Considerando que o art. 23 da LRF que determina que se a despesa total com pessoal, do Poder ou órgão referido no art. 20, ultrapassar os limites definidos no mesmo artigo, sem prejuízo das medidas previstas no art. 22, o percentual excedente terá de ser eliminado nos dois quadrimestres seguintes, sendo pelo menos um terço no primeiro, adotando-se, entre outras, as providências previstas nos §§ 3º e 4o do art. 169 da Constituição:
“§ 1º No caso do inciso I do § 3º do art. 169 da Constituição, o objetivo poderá ser alcançado tanto pela extinção de cargos e funções quanto pela redução dos valores a eles atribuídos.
2º É facultada a redução temporária da jornada de trabalho com adequação dos vencimentos à nova carga horária.(Vide ADIN 2.238-5)
3oNão alcançada a redução no prazo estabelecido, e enquanto perdurar o excesso, o ente não poderá:
I – receber transferências voluntárias;
II – obter garantia, direta ou indireta, de outro ente;
III – contratar operações de crédito, ressalvadas as destinadas ao refinanciamento da dívida mobiliária e as que visem à redução das despesas com pessoal.

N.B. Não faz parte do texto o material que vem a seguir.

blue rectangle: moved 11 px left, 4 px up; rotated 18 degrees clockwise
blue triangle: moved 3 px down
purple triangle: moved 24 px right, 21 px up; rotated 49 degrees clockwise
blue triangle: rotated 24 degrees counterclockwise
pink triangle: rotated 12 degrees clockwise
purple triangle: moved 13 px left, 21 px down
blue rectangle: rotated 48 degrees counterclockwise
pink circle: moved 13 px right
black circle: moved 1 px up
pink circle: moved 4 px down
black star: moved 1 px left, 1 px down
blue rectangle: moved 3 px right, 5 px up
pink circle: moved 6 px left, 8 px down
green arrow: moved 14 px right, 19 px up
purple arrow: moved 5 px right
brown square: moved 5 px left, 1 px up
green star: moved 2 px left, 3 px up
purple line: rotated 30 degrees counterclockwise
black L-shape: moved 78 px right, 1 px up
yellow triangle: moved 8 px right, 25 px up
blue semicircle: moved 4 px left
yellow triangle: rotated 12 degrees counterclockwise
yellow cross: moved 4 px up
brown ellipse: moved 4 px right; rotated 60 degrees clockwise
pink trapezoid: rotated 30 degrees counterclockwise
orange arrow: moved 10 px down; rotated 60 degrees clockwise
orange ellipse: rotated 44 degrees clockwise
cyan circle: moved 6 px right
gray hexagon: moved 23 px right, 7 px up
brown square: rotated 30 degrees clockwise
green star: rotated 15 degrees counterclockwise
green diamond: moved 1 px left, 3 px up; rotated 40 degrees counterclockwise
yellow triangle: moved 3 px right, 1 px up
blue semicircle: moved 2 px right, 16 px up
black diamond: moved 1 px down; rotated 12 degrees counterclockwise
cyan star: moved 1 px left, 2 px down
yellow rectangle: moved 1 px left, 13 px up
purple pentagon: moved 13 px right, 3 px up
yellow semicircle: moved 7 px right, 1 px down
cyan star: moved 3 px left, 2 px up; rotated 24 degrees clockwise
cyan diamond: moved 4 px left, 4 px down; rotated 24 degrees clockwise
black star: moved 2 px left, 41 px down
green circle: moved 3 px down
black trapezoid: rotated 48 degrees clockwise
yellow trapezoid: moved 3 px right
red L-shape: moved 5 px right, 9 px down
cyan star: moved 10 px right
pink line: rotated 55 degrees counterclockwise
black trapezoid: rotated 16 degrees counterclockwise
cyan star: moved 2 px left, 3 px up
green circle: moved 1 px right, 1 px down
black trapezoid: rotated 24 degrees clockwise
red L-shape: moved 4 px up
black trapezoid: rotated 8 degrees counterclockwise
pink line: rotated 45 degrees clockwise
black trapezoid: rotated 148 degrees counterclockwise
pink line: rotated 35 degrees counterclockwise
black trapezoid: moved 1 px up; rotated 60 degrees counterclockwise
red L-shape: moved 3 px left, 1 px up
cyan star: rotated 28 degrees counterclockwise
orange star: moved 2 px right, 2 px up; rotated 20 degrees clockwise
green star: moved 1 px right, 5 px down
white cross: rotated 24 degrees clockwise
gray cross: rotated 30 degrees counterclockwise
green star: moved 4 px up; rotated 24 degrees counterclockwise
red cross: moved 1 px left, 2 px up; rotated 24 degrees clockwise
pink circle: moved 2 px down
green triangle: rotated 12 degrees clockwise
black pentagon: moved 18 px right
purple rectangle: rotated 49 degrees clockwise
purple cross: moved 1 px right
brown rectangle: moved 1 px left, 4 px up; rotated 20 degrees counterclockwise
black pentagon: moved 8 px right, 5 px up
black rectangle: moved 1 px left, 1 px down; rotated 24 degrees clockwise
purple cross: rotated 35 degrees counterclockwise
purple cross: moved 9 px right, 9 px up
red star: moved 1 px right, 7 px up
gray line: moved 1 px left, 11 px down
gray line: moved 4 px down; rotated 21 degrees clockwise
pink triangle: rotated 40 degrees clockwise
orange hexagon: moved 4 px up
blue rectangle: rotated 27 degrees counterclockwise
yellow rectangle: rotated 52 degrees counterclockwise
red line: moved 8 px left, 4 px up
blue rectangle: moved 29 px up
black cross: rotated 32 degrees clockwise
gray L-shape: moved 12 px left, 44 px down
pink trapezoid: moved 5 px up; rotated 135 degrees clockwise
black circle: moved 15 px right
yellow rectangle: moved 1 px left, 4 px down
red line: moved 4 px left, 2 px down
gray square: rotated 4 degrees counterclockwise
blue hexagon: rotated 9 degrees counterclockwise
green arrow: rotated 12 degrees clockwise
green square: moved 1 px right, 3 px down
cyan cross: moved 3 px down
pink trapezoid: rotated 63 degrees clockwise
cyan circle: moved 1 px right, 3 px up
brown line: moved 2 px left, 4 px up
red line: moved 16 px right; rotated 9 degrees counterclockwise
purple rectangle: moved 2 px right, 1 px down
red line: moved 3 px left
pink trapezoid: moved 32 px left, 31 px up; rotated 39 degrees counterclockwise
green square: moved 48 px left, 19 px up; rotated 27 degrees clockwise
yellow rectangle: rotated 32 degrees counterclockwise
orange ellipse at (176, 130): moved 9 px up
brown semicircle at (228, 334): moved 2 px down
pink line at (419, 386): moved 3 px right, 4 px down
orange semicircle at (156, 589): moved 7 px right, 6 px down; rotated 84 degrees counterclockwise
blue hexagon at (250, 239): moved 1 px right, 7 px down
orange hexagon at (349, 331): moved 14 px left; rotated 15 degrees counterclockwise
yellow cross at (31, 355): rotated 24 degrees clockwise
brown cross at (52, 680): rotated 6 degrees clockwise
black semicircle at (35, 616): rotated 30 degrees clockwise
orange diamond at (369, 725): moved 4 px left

4º As restrições do § 3º aplicam-se imediatamente se a despesa total com pessoal exceder o limite no primeiro quadrimestre do último ano do mandato dos titulares de Poder ou órgão referidos no art. 20.”Qualquer nomeação que seja feita pelo Prefeito durante o período em que a despesa tenha extrapolado o limite legal, viola o princípio da legalidade consagrado no art. 37 da Constituição e é considerada lesiva ao patrimônio público.